[INPUT FOR THIS TASK]
★ ★ ★ ★

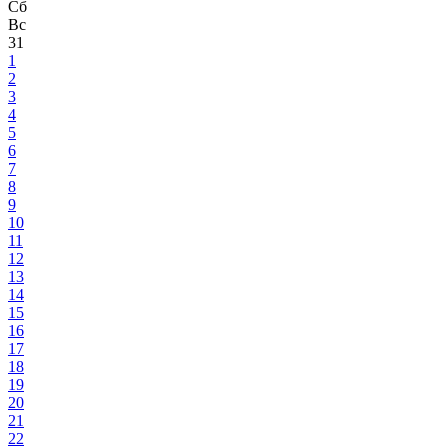
Сб
Вс
31
1
2
3
4
5
6
7
8
9
10
11
12
13
14
15
16
17
18
19
20
21
22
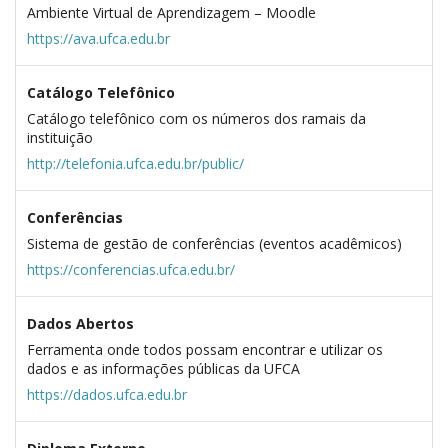
Ambiente Virtual de Aprendizagem – Moodle
https://ava.ufca.edu.br
Catálogo Telefônico
Catálogo telefônico com os números dos ramais da
instituição
http://telefonia.ufca.edu.br/public/
Conferências
Sistema de gestão de conferências (eventos acadêmicos)
https://conferencias.ufca.edu.br/
Dados Abertos
Ferramenta onde todos possam encontrar e utilizar os
dados e as informações públicas da UFCA
https://dados.ufca.edu.br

★ ★ ★ ★

[WORK TO COMPLETE] Your answer should copy the listing word for word, with no pictures in it.

[TASK SOLUTION]
Сб
Вс
31
1
2
3
4
5
6
7
8
9
10
11
12
13
14
15
16
17
18
19
20
21
22
Ambiente Virtual de Aprendizagem – Moodle
https://ava.ufca.edu.br
Catálogo Telefônico
Catálogo telefônico com os números dos ramais da
instituição
http://telefonia.ufca.edu.br/public/
Conferências
Sistema de gestão de conferências (eventos acadêmicos)
https://conferencias.ufca.edu.br/
Dados Abertos
Ferramenta onde todos possam encontrar e utilizar os
dados e as informações públicas da UFCA
https://dados.ufca.edu.br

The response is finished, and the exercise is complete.